O modelo de produção mecanizada trouxe aos fazendeiros a possibilidade de investir numa grande quantidade de terras, com um custo reduzido e com uma margem de lucros ampliada. Como resultado desse modelo, intensificou-se a concentração da posse da terra. Segundo Moro (op.cit.), na década de 70, apenas no norte do Estado do Paraná, 100.385 estabelecimentos rurais de menor porte, foram engolidos pelas grandes propriedades, num verdadeiro processo de “fagocitose”, como denominou José Graziano da Silva (1982) numa analogia ao processo biológico onde as bactérias maiores engolem as menores que as cercam, “é o que ocorre, por exemplo, quando uma usina de açúcar adquire um sítio em suas proximidades, derruba as cercas e árvores frutíferas, a casa do morador, convertendo todas as terras em canaviais, de modo que, depois de alguns anos, dificilmente se poderá identificar qualquer vestígio da outra unidade de produção que ali existiu” (Graziano, 1982, p.54).

No oeste do Estado, a mecanização do campo também se iniciou “fagocitando” todas as propriedades menores ao seu redor. Para se ter uma idéia da intensidade e rapidez com que estas transformações foram se apresentando, basta analisar um dos índices de mecanização no campo: a rápida aquisição de maquinários. Na década de 70, o número de tratores na região oeste não ultrapassava a 1.725. Em 1980 o número atingia 16.247 e, cinco anos depois, passava de 20.667 tratores (Fonte: tabela do IBGE – área cultivada e número de tratores segundo as mesoregiões geográficas do estado do Paraná, em 1970, 1980 e 1985 – apud, Moro op.cit., p.32).
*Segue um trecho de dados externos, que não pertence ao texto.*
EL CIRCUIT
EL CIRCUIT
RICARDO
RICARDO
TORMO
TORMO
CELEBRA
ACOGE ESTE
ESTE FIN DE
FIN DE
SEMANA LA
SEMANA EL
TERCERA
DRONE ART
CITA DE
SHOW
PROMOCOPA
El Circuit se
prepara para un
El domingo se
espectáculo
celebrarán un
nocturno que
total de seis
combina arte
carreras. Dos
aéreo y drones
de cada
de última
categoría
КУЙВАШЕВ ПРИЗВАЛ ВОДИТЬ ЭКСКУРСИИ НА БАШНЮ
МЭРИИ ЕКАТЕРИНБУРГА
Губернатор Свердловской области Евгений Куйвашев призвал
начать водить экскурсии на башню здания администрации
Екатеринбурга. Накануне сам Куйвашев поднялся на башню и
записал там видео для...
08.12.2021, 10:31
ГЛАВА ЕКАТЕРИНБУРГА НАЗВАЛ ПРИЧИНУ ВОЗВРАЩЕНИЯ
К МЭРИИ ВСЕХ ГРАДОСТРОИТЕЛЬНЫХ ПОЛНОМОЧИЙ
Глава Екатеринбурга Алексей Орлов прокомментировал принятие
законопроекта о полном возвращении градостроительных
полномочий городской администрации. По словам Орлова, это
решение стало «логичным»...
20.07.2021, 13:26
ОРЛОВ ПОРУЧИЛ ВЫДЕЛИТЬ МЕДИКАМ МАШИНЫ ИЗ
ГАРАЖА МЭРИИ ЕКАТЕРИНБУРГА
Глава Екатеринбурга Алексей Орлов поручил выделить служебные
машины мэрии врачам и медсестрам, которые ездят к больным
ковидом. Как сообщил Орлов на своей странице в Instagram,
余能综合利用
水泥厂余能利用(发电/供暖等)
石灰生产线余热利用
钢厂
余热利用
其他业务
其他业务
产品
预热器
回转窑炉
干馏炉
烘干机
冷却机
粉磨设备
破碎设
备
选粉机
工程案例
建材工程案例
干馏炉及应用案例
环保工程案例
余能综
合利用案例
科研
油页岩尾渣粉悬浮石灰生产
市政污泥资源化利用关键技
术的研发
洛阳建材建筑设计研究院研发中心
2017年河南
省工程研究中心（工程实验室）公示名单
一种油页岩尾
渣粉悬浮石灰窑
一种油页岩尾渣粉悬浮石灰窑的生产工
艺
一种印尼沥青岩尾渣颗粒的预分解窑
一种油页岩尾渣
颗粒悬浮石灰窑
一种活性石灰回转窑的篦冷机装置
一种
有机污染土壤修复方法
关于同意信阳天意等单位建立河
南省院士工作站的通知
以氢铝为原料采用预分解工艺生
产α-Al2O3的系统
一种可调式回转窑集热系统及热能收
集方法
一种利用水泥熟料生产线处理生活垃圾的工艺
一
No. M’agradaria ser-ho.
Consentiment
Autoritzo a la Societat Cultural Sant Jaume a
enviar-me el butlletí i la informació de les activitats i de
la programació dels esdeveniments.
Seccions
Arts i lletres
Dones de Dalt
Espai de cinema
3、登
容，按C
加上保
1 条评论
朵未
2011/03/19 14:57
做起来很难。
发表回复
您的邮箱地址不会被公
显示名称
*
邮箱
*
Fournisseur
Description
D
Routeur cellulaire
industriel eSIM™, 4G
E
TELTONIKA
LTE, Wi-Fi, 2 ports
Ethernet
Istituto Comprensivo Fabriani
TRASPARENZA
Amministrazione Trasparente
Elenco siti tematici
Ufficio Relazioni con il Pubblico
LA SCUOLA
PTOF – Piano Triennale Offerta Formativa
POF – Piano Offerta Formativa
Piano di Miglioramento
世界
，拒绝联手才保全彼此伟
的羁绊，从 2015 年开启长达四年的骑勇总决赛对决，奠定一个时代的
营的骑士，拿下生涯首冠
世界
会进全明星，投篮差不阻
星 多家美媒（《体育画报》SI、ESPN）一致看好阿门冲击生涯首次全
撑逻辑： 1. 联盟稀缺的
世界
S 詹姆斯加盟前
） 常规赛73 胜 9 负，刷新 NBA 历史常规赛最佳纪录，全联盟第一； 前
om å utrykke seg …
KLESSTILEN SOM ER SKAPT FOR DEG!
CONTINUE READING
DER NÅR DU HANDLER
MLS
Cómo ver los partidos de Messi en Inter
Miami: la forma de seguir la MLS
Esses indicativos revelam, segundo o autor, o panorama traçado pela modernização nos campos paranaenses – que, guardadas as diferenças regionais, ocorreram de forma

semelhante nos demais Estados do país – modernização que aconteceu de forma parcial, conservadora e dolorosa:

Parcial porque limitou-se a algumas regiões do país, a alguns produtos específicos e a certas fases da organização da produção. Conservadora porque não rompeu com a tradicional concentração fundiária, isto é, da posse da terra. Dolorosa porque concorreu para expoliar no campo milhares de pessoas ligadas às atividades agropecuárias, acentuando o êxodo rural e a miséria (Moro, op.cit., p.27).

Parcial também, porque o acesso aos benefícios da mecanização se restringiu aos grandes proprietários de terra, restando aos pequenos o êxodo rural, ou a permanência no campo na condição de sem terra, assalariados e bóias-frias. Os agricultores donos de pequenas propriedades, eram pressionados a se desfazer de suas terras a fim de dar lugar aos grandes latifúndios. Essa pressão se dava por meio dos fazendeiros, jagunços e, na maioria dos casos, com a conivência do Estado e auxílio da polícia.

Esses problemas se agravaram a partir das décadas de 70 e 80, gerando as bases para a organização destes trabalhadores num movimento de resistência à condição de miséria em que foram lançados. Na tradição das guerras do Contestado, de Porecatu e do Sudoeste, os trabalhadores paranaenses passaram a resistir à pressão para que abandonassem o campo e, a partir de então, os conflitos, que sempre foram uma constante nos campos paranaenses se intensificaram.